C'est ainsi qu'après son baptême, l'enfant qu'on avait prénommé Joseph rejoignit dans le plus grand secret Dieu qui l'avait fait naître voici six mois. On fit enterrer comme il se devait le bébé dans le cimetière près de l'église.

Octobre passa, les arbres perdaient leurs feuilles, l'automne s'installait, cette saison était morose. En novembre, je me rendais au cimetière avec Marie - Camille, Jean - Charles, Jacques et André, pour prier sur la tombe de Camille qui aurait eu quarante - deux ans ce deux novembre. Je leur expliquais la relation qui m'unissait a elle, je leur parlais de ses enfants que je ne voyait plus, et de son veuf, un homme distant pour lequel je n'avais jamais éprouvé une quelconque affection.

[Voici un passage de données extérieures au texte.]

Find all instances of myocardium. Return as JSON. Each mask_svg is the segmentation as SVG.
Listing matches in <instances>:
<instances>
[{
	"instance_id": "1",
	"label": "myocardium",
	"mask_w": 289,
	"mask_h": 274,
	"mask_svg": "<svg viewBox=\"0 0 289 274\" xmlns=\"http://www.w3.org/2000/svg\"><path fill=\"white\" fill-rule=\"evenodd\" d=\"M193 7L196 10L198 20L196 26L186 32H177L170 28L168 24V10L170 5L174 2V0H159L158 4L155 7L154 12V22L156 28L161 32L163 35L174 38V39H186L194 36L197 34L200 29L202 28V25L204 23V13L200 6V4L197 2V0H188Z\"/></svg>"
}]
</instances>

Cette lettre que j'imaginais écrite avec toutes les larmes d'un corps, je la recevais à la mi - novembre. On m'y annonçait la mort d'Auguste, le père de Marie-Louise et d'Auguste. Je comptais aller me recueillir sur son corps, mais avant, Marie-Camille me prêta sa robe de deuil, noire, dont le chapeau comportait une petite voilette qui couvrait le visage pour dissimuler son chagrin, une mantille. Bien qu'elle me soit un peu serrée, le corset que j'enfilais m'aida a être plus a l'aise dedans. Jean - Charles m'y accompagna, avec André, qui venait de perdre son oncle. Les sanglots s'entendaient avant même que la porte soit ouverte. Dans une des chambres de cet appartement exigu, une femme et un homme, agenouillés près du lit, priaient sur ce corps si paisible, vêtu de son costume de mariage, j'en étais sûre. Malou serrait dans ses bras Auguste, éplorée par la mort de son père.

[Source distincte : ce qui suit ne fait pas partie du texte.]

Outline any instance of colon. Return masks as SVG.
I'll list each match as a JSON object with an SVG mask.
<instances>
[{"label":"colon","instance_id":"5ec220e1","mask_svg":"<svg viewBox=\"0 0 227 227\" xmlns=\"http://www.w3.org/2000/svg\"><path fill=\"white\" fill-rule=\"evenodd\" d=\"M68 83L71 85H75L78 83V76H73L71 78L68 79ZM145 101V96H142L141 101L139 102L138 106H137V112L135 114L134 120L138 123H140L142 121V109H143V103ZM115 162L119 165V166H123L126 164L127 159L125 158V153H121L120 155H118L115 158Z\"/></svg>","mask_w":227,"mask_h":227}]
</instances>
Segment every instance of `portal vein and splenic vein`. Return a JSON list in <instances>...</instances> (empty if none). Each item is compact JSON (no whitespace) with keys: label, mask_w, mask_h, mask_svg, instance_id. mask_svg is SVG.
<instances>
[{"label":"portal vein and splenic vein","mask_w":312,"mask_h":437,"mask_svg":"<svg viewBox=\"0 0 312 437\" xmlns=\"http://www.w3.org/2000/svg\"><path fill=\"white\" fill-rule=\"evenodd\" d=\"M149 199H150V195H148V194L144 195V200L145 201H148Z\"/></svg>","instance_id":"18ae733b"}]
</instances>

—'' C'est si difficile Louise...

—'' Je sais Marie... Je sais... De quoi est t-il décédé?

—'' D'une maladie infectieuse d'après le médecin. C'est que nous n'avions plus grand chose a manger... Il était fragile.

—'' N'auriez-vous pas pu m'écrire pour que je vous aide? Espèce de sotte!

Malou éclata en sanglots dans les bras de son frère, lui aussi déchiré. Je me relevais, très énervée.

—'' Vous l'auriez sauvé Marie ! Enfin !

Sur ces mots, je quittais l'appartement en claquant la porte derrière moi, mon fils à la main qui ne comprenait rien à la situation. Je me demandais bien comment ils feraient pour vivre, désormais sans le salaire de leur père.

Le matin du six décembre, tout était préparé pour accueillir Gustavine et Étienne, qui passeraient la journée et peut-être le lendemain avec nous, pour fêter la Saint-Nicolas. Marie-Camille était impatiente de revoir sa belle-fille et son fils, qu'elle n'avait pas vu depuis près de trois mois. Elle guettait l'heure et lorsque le moment du dîner fut arrivé, elle continua de se poser mille questions à la seconde, finissant même par se demander si ils viendraient.